Edge Intelligence: Architectures, Challenges, and Applications





Edge intelligence refers to a set of connected systems and devices for data collection, caching, processing, and analysis proximity to where data is captured based on artificial intelligence. Edge intelligence aims at enhancing data processing and protect the privacy and security of the data and users. Although recently emerged, spanning the period from 2011 to now, this field of research has shown explosive growth over the past five years. In this paper, we present a thorough and comprehensive survey on the literature surrounding edge intelligence. We first identify four fundamental components of edge intelligence, i.e. edge caching, edge training, edge inference, and edge offloading based on theoretical and practical results pertaining to proposed and deployed systems. We then aim for a systematic classification of the state of the solutions by examining research results and observations for each of the four components and present a taxonomy that includes practical problems, adopted techniques, and application goals. For each category, we elaborate, compare and analyse the literature from the perspectives of adopted techniques, objectives, performance, advantages and drawbacks, etc. This article provides a comprehensive survey to edge intelligence and its application areas. In addition, we summarise the development of the emerging research fields and the current stateof-the-art and discuss the important open issues and possible theoretical and technical directions.


I. Introduction

With the breakthrough of Artificial Intelligence (AI), we are witnessing a booming increase in AI-based applications and services.

However, existing intelligent applications are computationintensive, which present strict requirements on resources, e.g., CPU, GPU, memory, and network, which makes it impossible to be available anytime and anywhere for end users.

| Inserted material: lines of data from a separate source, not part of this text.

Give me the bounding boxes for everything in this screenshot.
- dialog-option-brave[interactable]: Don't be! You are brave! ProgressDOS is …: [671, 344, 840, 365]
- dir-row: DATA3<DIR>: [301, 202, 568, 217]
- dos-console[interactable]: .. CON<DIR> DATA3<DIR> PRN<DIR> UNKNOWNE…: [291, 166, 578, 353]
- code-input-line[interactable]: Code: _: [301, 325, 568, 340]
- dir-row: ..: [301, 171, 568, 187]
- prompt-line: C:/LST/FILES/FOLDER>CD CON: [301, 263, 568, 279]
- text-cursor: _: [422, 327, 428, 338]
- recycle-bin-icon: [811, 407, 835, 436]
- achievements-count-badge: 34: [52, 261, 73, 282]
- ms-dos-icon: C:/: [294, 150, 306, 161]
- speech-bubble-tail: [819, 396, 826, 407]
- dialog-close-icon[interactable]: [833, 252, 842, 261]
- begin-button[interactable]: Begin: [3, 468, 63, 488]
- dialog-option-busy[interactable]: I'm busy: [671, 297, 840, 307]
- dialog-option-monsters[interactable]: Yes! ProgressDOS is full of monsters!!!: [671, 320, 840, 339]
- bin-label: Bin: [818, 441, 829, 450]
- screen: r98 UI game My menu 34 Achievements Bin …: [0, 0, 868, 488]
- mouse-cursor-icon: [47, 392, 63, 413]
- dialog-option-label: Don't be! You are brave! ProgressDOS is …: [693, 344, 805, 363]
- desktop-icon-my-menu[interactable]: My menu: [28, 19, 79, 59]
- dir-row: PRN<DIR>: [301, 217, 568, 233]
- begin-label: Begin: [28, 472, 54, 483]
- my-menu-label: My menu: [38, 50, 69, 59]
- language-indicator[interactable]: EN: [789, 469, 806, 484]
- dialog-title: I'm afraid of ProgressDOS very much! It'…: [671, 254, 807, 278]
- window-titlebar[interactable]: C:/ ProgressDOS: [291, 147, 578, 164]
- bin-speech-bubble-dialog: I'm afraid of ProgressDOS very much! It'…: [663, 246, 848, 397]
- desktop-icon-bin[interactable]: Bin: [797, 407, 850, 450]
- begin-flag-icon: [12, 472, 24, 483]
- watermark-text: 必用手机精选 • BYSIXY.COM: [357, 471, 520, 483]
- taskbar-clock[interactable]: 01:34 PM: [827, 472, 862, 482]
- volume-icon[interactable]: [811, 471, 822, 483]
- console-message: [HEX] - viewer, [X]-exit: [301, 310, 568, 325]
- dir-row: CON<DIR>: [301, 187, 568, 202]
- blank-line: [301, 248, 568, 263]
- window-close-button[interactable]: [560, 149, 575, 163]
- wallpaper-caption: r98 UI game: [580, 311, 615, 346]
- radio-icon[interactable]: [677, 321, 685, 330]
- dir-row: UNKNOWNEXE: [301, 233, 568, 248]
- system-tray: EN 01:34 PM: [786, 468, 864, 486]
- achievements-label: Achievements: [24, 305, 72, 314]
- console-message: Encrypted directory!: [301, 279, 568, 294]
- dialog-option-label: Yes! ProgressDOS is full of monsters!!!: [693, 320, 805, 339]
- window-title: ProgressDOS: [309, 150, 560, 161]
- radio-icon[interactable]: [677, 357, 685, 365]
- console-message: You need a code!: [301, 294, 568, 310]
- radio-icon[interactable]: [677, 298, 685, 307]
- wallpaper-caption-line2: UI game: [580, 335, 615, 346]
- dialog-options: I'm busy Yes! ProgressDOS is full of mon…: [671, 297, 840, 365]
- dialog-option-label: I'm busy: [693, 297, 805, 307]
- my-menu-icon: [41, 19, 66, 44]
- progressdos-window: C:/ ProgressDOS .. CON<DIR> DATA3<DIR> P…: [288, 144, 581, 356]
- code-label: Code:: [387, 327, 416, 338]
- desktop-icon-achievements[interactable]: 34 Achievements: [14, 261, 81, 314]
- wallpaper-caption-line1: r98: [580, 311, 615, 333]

Although current end devices are increasingly powerful, it is still insufficient to support some deep learning models.

Moreover, existing intelligent applications generally adopt centralised data management, which requires users to upload their data to central cloud based data-centre.

However, there is giant volume of data which has been generated and collected by billions of mobile users and Internet of Thing (IoT) devices distributed at the network edge. Uploading such volume of data to the cloud consumes significant bandwidth resources, which would also result in unacceptable latency for users.

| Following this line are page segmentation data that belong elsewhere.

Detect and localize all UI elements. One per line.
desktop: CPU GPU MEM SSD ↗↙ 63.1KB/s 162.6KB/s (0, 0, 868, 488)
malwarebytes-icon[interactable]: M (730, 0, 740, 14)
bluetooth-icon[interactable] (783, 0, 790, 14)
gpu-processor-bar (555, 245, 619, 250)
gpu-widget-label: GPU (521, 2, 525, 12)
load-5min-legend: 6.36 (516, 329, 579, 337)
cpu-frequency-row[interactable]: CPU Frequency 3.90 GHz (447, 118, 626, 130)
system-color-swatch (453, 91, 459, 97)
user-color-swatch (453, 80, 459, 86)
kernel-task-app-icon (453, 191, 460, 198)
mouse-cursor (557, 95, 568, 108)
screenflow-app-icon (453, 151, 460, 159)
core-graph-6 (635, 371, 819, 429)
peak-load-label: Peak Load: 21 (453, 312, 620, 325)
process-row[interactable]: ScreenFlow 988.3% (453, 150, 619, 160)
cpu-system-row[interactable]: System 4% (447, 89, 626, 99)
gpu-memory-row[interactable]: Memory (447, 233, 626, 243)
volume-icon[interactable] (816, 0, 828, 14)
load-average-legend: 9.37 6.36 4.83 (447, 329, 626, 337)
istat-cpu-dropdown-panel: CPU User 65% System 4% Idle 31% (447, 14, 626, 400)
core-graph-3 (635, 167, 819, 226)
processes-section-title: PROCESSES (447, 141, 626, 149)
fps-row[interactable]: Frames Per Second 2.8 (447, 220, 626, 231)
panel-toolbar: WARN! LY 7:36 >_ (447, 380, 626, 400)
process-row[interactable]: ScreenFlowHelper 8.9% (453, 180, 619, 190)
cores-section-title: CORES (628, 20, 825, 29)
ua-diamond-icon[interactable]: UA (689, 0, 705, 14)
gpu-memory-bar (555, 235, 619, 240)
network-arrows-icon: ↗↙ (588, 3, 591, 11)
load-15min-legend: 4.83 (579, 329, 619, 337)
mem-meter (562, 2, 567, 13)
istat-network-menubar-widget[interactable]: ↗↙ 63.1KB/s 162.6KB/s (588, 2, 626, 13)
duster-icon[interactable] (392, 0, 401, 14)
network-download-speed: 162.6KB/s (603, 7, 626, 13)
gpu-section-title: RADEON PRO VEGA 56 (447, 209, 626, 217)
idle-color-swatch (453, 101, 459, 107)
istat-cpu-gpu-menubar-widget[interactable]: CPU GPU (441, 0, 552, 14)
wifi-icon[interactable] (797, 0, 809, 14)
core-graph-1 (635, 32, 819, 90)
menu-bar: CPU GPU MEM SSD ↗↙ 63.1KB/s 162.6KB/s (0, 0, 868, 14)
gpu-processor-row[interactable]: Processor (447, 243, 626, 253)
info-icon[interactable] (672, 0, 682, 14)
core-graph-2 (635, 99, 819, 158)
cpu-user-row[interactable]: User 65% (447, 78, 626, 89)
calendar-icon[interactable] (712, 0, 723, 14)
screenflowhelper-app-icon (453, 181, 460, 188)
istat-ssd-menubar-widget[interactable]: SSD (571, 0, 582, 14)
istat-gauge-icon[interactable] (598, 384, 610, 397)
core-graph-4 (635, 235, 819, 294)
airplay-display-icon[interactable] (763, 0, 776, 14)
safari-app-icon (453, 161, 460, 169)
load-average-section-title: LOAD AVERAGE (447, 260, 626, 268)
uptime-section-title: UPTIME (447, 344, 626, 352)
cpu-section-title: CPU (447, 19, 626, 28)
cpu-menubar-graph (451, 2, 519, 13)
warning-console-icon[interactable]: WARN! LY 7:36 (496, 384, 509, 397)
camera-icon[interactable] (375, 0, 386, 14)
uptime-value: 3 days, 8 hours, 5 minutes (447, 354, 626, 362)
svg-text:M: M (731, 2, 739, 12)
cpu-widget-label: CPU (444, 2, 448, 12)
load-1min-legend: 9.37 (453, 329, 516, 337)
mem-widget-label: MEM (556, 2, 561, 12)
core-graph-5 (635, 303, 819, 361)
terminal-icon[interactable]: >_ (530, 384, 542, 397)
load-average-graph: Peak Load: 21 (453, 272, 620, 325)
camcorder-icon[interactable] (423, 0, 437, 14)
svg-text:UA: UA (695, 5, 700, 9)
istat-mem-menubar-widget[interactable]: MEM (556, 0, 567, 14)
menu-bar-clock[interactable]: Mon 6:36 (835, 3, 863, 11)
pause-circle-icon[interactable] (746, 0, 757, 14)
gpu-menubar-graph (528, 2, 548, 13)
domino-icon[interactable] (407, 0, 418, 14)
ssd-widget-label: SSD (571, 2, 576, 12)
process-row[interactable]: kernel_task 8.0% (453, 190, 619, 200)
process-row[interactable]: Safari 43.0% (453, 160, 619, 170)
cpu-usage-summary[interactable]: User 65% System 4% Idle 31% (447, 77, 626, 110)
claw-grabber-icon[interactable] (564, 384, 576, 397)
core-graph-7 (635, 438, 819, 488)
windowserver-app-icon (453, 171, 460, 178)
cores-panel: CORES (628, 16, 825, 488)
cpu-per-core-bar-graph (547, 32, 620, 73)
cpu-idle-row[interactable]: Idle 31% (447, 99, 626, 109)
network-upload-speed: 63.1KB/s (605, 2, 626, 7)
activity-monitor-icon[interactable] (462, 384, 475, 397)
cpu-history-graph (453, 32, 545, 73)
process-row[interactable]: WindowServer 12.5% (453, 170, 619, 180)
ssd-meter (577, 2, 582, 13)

On the other hand, users increasingly concern their privacy. If mobile users upload their personal data to the cloud for a specific intelligent application, they would take the risk of privacy leakage, i.e., the personal data might be extracted by malicious hackers or companies for illegal purposes.

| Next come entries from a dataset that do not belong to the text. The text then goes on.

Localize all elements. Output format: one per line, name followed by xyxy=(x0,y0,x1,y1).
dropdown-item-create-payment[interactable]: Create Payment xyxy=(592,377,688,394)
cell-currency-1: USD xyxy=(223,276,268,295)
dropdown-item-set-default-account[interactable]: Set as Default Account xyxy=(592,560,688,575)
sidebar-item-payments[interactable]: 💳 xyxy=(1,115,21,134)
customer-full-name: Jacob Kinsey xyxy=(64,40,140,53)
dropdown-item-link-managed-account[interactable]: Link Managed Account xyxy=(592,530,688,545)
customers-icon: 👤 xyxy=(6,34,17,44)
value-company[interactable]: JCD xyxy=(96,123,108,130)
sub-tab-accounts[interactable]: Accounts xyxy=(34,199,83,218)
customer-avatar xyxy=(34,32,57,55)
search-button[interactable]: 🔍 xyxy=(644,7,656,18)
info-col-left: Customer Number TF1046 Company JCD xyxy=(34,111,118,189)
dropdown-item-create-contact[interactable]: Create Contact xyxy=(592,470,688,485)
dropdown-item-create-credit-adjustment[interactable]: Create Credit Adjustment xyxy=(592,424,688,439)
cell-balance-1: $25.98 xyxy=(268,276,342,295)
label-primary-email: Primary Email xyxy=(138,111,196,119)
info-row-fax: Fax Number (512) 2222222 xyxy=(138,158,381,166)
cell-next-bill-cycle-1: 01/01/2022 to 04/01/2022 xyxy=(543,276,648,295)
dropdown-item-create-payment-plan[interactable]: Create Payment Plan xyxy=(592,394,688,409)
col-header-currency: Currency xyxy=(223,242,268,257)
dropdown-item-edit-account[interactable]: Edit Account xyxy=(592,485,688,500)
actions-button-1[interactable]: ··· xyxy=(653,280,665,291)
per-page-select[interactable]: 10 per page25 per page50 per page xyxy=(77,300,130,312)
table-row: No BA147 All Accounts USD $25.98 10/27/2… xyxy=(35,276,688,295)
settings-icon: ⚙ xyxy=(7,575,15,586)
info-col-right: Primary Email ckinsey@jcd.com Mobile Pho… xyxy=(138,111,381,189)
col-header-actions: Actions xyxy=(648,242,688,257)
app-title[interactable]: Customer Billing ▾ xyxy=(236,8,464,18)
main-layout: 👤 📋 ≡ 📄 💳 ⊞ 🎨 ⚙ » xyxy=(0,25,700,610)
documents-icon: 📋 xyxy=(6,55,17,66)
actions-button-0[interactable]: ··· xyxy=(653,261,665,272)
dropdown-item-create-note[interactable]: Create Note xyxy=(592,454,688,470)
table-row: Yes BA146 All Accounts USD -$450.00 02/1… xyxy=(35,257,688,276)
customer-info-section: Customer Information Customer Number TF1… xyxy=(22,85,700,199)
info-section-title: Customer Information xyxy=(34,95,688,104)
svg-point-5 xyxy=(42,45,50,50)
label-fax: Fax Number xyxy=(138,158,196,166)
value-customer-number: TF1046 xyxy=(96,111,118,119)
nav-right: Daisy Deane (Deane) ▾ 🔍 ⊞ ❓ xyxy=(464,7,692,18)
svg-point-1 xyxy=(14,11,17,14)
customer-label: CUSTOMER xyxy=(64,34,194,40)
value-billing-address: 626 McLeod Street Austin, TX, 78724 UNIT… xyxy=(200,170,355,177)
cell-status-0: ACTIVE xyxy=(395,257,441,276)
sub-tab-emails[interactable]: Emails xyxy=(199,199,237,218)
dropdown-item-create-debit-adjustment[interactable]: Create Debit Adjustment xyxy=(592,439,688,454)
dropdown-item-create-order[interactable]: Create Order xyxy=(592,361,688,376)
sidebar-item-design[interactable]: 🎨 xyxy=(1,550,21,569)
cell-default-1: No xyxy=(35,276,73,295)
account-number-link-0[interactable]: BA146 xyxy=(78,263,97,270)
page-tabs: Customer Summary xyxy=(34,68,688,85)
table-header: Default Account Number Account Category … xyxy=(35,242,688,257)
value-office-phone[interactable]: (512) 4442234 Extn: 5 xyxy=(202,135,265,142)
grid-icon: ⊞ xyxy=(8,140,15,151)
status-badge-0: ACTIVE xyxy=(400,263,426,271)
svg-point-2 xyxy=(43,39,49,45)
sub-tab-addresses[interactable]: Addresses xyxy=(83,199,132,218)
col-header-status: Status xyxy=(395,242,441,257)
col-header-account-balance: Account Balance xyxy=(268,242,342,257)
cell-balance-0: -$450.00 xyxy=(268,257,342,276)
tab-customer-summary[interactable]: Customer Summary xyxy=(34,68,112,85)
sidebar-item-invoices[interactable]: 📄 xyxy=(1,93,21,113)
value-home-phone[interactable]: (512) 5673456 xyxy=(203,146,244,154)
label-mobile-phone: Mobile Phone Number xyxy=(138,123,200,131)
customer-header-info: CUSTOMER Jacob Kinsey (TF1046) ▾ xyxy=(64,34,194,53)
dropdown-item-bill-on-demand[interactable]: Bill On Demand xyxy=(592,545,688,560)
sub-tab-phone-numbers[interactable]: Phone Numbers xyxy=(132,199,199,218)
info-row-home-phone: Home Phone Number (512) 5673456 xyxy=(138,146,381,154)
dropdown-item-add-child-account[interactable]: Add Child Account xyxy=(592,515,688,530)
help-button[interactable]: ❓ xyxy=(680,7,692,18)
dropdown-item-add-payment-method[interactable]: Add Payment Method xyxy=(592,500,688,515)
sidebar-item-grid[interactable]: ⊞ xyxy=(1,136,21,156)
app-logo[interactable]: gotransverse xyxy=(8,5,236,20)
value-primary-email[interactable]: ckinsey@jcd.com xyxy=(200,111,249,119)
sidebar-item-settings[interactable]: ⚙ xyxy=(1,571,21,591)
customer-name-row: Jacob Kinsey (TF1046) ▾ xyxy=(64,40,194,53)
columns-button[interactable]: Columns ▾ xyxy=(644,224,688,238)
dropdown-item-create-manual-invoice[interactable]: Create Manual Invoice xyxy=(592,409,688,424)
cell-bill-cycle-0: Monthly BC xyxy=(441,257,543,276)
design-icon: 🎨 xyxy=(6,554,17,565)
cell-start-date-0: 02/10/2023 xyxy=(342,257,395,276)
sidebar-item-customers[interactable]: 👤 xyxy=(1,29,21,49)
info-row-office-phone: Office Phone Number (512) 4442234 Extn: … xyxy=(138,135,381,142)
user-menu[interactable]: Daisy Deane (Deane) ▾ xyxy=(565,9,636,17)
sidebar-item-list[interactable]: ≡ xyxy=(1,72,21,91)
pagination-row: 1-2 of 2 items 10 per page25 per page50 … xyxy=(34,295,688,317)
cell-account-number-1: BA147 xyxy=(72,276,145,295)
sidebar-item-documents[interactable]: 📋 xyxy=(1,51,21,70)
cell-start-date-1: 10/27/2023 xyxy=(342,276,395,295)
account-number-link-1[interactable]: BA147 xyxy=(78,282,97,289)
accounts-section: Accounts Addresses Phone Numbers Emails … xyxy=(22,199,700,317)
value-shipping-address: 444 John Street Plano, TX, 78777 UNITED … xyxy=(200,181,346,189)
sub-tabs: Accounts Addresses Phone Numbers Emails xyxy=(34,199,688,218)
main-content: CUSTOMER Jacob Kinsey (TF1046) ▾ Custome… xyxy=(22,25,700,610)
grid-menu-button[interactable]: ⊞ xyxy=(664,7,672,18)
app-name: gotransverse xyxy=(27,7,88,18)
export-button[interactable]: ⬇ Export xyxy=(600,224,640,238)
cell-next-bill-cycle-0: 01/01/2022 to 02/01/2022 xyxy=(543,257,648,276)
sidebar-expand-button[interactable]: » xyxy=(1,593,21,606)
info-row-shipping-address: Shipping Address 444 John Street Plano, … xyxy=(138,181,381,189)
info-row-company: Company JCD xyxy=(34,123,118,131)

  1. 终端计算资源不足:现有的智能应用程序是计算密集型的,对资源提出了严格的要求。虽然目前的终端设备越来越强大,但仍然不足以支持一些深度学习模型。
  2. 集中式云计算架构高时延:现有的智能应用程序通常采用集中式数据管理,这要求用户将其数据上传到基于云的中央数据中心。然而,网络边缘的用户数量十分庞大,将如此大量的数据上传到云中会消耗大量的带宽资源,这也将导致用户无法接受的延迟。
  3. 用户隐私安全问题:如果移动用户将他们的个人数据上传到云上用于特定的智能应用,他们将承担隐私泄露的风险。

The main advantages of the edge computing paradigm could be summarised into three aspects. (i) Ultra-low latency: computation usually takes place in the proximity of the source data, which saves substantial amounts of time on data transmission. Edge servers provides nearly real-time responses to end devices. (ii) Saving energy for end devices: since end devices could offload computing tasks to edge servers, the energy consumption on end devices would significantly shrink. Consequently, the battery life of end devices would be extended. (iii) Scalability: cloud computing is still available if there are no enough resource on edge devices or edge servers. In such a case, the cloud server would help to perform tasks. In addition, end devices with idle resources could communicate amongst themselves to collaboratively finish a task. The capability of the edge computing paradigm is flexible to accommodate different application scenarios.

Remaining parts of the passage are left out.